Olivier Py et Bertrand de Roffignac offrent avec Peer Gynt  une pièce-opéra d’une férocité très contemporaine et d’un imaginaire exaltant. 

Il est de chaque scène ou presque : Peer Gynt s’avère un feu-follet inépuisable. Enfantin et roublard, somptueux et pathétique, lâche et fidèle à lui-même, Peer Gynt demeure au cours des trente ou quarante années que durent cette histoire, un héros en perpétuelle métamorphose. Bertrand de Roffignac qui l’incarne, trouve dans cette recréation de la pièce d’Ibsen un terrain de jeu acrobatique et théâtral qui lui a permis, ce soir de première, d’être longuement applaudi par un public debout. C’est vrai qu’au cours des près de quatre heures de représentation, il n’a presque jamais quitté le plateau, devenant tour à tour fils indigne, prince des trolls, prophète, marchand d’esclaves…Et ce au rythme de la musique de scène de Grieg, donnée ici de manière exceptionnelle avec la pièce. Elle est jouée par le large orchestre de chambre de Paris, en fond de scène,  et traversé par un jeu d’ombres permettant aux musiciens d’entrer dans la scénographie.  Ceux qui connaissent la pièce d’Ibsen, régulièrement mise en scène, seront sans doute étonnés de découvrir comme la musique de Grieg, écrite pour la pièce mais donnée la plupart du temps à part, porte la folle course de l’antihéros Peer fuyant sa mère, son village, et toute forme de destin. 

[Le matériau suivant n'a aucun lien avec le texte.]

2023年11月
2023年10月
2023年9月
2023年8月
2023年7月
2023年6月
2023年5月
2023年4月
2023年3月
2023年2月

Sur scène, peu de décor : de simples cabanes pour figurer le village, une longue cabine pour la noce, une estrade pour figurer le monde des trolls… Le plateau est à l’os, pour laisser libre place à la musique, et à la fureur de vivre de Gynt, et des personnages grimés qui l’embarquent à chaque acte dans une nouvelle aventure. Il faut saluer autour de Bertrand de Roffignac la formidable troupe, de Damien Bigourdan à Sevag Tachdjian ( la scène du prêtre  vaut à elle seule d’aller voir cette pièce), de Céline Chéenne, mère rude et émouvante ( la scène de bascule de la mort d’Ase, sans doute l’une des plus belles scènes du théâtre européen, est ici porté avec vigueur par cette petite femme si peu prête à mourir) à  la soprano Raquel Camarinha en Solveig, et le terrifiant fondeur Emilien Diard-Detoeuf. Tous campent, en jouant, dansant ou chantant, aussi les trolls, les danseuses du désert, les fous de l’asile…L’énergie de Peer/ Roffignac circule parmi tous les acteurs, dont Py lui-même qui apparaît ici et là, et permet à cette pièce de se faire avant toute chose hymne au théâtre de troupe. 

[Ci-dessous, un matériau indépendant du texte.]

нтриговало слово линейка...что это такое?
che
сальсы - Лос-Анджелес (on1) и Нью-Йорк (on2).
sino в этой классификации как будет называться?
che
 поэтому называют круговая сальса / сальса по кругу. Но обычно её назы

L’homme qui a choisi de ne pas choisir

Mais on sait à quel point cette pièce repose sur l’acteur central, et sur la vision qu’il offre du héros d’Ibsen. Roffignac a choisi d’en faire un hâbleur, quitte à déclamer lorsqu’il le faut, un roublard, et, ce qui est sans doute le plus intéressant, une figure onirique, proche d’un Puck du Songe d’une nuit d’été, ou d’un clochard céleste de KerouacIl est celui qui part, craignant à tout va « la médiocrité », mais il est aussi celui qui réinvente, par ses rêves et son immoralité, la réalité ambiante. La traduction d’Olivier Py donne à la langue d’Ibsen une résonnance crue et directe, qui donne aux instants comiques un côté franchement burlesque, et aux moments pathétiques, une dimension humaine renouvelée. 

 Cette mise en scène de Py, à mi-chemin du rêve et de l’opéra, campe un Peer Gynt existentialiste :  homme qui choisit de ne pas choisir, ni de femme, ni de métier, ni de vie, échappant à ceux qui voudraient l’assujettir à une simple identité. Olivier Py signe une ode à la fuite, seule possibilité de vivre. Et un si beau spectacle. 

Peer Gynt, d’Henrik Ibsen et Edvard Grieg, traduction et mis en scène Olivier Py, Théâtre du Châtelet,  jusqu’au 17 mars.